● **Task goal**:
Copy every line of the data exactly, keeping out any picture.

(Collected data)
══════

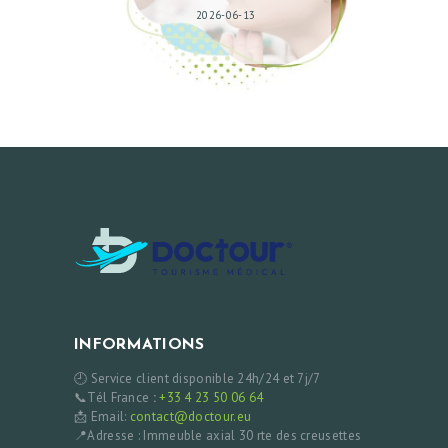
2026-06-13
INFORMATIONS
🕘 Service client disponible 24h/24 et 7j/7
📞Tél France
:
+33 4 23 50 06 64
📩 Email:
contact@doctour.eu
📍Adresse : Immeuble axial 30 rte des creusettes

══════

● **Solved exercise**:
2026-06-13
INFORMATIONS
🕘 Service client disponible 24h/24 et 7j/7
📞Tél France
:
+33 4 23 50 06 64
📩 Email:
contact@doctour.eu
📍Adresse : Immeuble axial 30 rte des creusettes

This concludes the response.